Records to use

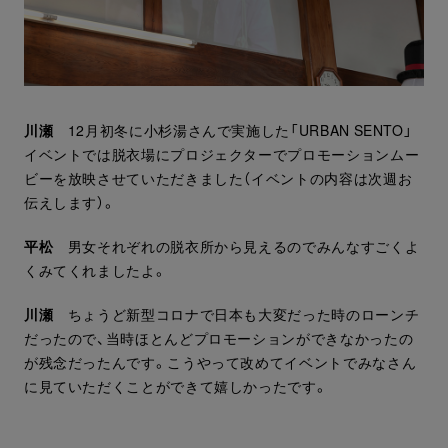
川瀬
12月初冬に小杉湯さんで実施した「URBAN SENTO」
イベントでは脱衣場にプロジェクターでプロモーションムー
ビーを放映させていただきました（イベントの内容は次週お
伝えします）。
平松
男女それぞれの脱衣所から見えるのでみんなすごくよ
くみてくれましたよ。
川瀬
ちょうど新型コロナで日本も大変だった時のローンチ
だったので、当時ほとんどプロモーションができなかったの
が残念だったんです。こうやって改めてイベントでみなさん
に見ていただくことができて嬉しかったです。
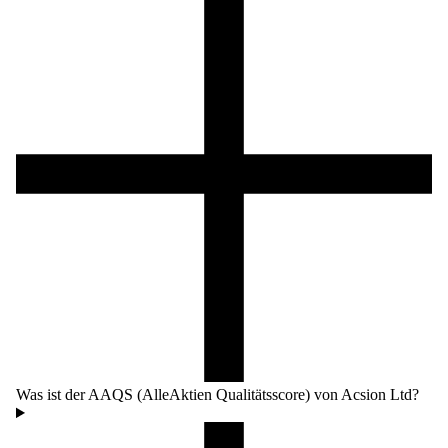
Was ist der AAQS (AlleAktien Qualitätsscore) von Acsion Ltd?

Your goal
Pictures in the records above should not be copied. Repeat everything else exactly.

Result
川瀬
12月初冬に小杉湯さんで実施した「URBAN SENTO」
イベントでは脱衣場にプロジェクターでプロモーションムー
ビーを放映させていただきました（イベントの内容は次週お
伝えします）。
平松
男女それぞれの脱衣所から見えるのでみんなすごくよ
くみてくれましたよ。
川瀬
ちょうど新型コロナで日本も大変だった時のローンチ
だったので、当時ほとんどプロモーションができなかったの
が残念だったんです。こうやって改めてイベントでみなさん
に見ていただくことができて嬉しかったです。
Was ist der AAQS (AlleAktien Qualitätsscore) von Acsion Ltd?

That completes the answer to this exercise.